### DIRECTIONS:
The following data has a line with "Ticket Application Window" and a line with "the service technician". Write out exactly those lines and all the lines between them.

### SUPPLIED DATA:

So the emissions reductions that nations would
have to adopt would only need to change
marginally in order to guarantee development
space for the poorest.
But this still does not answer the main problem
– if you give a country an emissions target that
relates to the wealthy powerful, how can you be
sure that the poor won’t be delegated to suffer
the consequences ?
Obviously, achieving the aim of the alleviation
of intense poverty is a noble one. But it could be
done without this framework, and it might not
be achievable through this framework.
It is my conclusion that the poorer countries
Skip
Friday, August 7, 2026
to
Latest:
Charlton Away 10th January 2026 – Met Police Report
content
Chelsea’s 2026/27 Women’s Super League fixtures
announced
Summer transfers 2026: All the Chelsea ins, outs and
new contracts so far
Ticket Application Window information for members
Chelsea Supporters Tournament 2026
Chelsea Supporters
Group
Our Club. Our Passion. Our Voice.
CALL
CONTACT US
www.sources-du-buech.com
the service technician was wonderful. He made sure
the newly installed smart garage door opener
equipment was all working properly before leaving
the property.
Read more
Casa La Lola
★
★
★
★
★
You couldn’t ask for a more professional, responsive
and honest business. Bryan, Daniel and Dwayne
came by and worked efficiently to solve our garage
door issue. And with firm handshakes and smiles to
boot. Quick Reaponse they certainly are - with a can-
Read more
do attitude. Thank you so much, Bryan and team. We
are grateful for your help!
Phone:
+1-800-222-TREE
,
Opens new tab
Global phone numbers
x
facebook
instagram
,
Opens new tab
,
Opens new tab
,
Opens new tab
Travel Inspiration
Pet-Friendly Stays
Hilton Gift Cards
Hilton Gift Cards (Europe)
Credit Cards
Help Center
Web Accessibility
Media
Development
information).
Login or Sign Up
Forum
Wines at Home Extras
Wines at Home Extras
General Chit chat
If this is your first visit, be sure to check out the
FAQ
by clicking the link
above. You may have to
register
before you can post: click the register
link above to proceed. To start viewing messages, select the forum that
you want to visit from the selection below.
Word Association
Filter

### OUTPUT:
Ticket Application Window information for members
Chelsea Supporters Tournament 2026
Chelsea Supporters
Group
Our Club. Our Passion. Our Voice.
CALL
CONTACT US
www.sources-du-buech.com
the service technician was wonderful. He made sure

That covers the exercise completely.